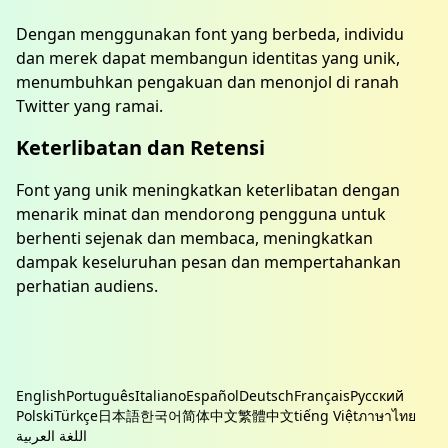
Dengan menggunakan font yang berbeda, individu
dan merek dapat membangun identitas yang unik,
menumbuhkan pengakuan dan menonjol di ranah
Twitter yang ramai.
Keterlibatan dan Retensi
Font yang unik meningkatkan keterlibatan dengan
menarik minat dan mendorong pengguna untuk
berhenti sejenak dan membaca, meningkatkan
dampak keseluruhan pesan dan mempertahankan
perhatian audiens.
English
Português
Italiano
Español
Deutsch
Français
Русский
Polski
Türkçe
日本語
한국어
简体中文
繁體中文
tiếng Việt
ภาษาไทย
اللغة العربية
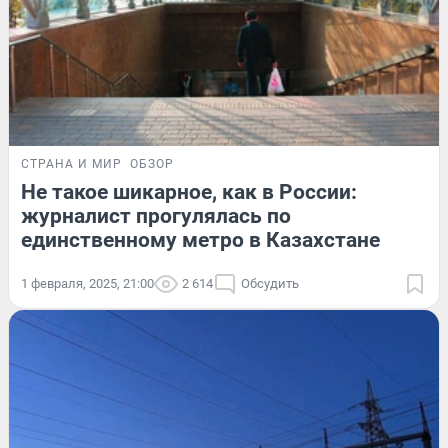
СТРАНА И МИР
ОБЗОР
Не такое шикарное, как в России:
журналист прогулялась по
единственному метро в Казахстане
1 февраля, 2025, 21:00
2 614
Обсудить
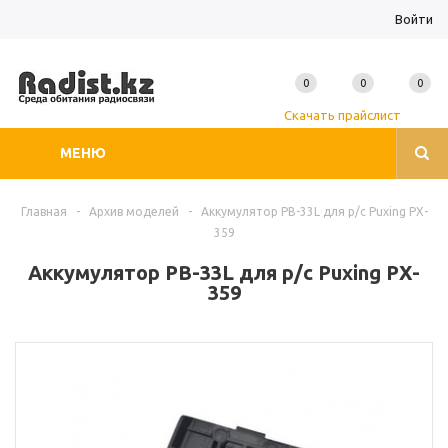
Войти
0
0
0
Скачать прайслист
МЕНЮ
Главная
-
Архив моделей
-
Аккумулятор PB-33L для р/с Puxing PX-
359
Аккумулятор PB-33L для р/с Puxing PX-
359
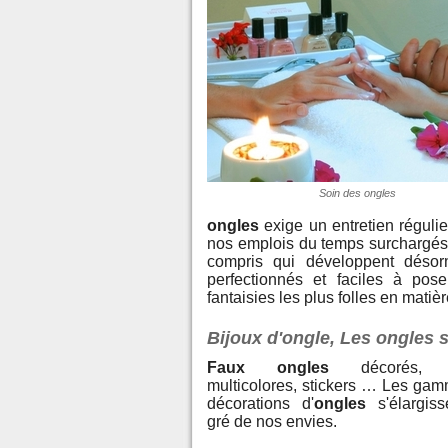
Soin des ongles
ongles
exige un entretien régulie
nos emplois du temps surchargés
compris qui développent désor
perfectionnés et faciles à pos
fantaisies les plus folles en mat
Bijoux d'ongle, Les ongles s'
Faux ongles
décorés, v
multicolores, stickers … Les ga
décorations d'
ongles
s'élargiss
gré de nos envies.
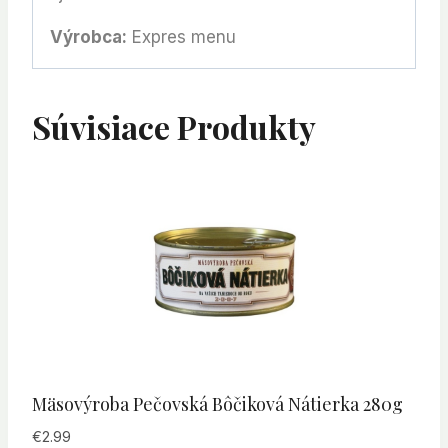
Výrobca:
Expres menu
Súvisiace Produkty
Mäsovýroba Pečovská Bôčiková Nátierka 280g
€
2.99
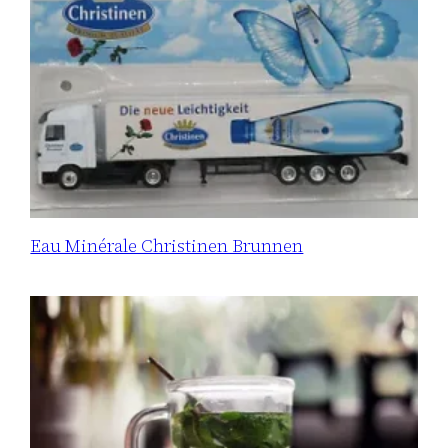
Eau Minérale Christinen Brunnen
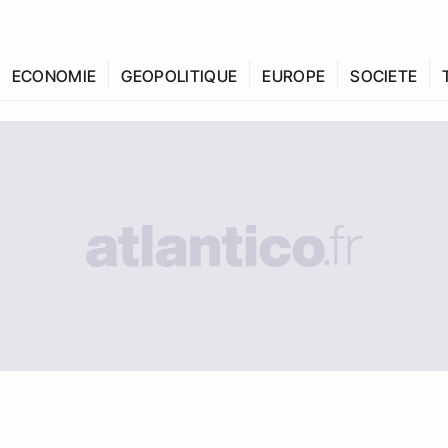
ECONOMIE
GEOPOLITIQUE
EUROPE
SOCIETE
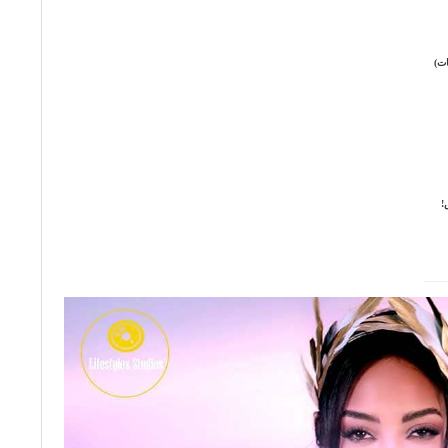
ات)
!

= = =

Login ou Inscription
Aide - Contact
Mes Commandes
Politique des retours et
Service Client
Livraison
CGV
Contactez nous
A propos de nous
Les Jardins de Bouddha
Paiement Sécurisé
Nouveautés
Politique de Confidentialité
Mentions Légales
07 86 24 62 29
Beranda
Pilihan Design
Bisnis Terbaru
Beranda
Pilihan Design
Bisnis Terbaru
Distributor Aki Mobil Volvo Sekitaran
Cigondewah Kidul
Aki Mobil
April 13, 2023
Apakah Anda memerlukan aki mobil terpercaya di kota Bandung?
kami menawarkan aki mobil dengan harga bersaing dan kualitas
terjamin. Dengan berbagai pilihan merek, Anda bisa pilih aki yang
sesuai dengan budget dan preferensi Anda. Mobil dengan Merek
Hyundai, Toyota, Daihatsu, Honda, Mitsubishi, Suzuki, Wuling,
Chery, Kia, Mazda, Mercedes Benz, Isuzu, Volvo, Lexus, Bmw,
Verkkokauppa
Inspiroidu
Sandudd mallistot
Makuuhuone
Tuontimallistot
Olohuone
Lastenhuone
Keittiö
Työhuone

= = =

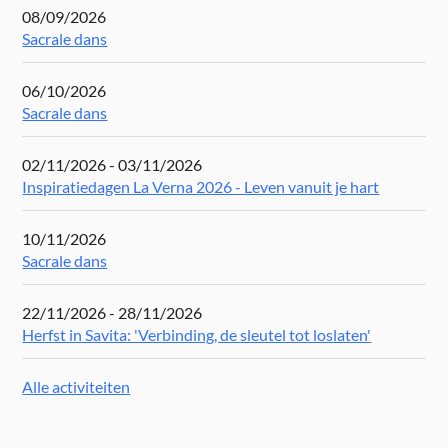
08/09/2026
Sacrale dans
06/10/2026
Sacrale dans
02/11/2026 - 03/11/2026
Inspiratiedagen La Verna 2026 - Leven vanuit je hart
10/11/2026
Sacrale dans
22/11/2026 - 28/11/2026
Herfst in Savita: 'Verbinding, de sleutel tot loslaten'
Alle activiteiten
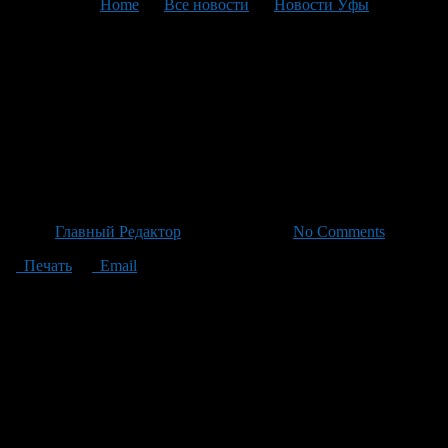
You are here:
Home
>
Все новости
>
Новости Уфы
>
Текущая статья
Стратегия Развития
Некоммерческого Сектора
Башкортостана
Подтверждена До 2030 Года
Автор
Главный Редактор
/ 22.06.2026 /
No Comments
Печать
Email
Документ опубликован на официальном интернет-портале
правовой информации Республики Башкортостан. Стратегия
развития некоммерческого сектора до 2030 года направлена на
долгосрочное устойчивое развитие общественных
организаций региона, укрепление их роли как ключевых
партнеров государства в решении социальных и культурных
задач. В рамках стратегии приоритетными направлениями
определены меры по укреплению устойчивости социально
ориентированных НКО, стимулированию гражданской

= = =

*WORK TO COMPLETE*.
Show a copy of each line from the records above in which the string "yang" occurs.

*SOLVED EXERCISE*.
Dengan menggunakan font yang berbeda, individu
dan merek dapat membangun identitas yang unik,
Twitter yang ramai.
Font yang unik meningkatkan keterlibatan dengan
terjamin. Dengan berbagai pilihan merek, Anda bisa pilih aki yang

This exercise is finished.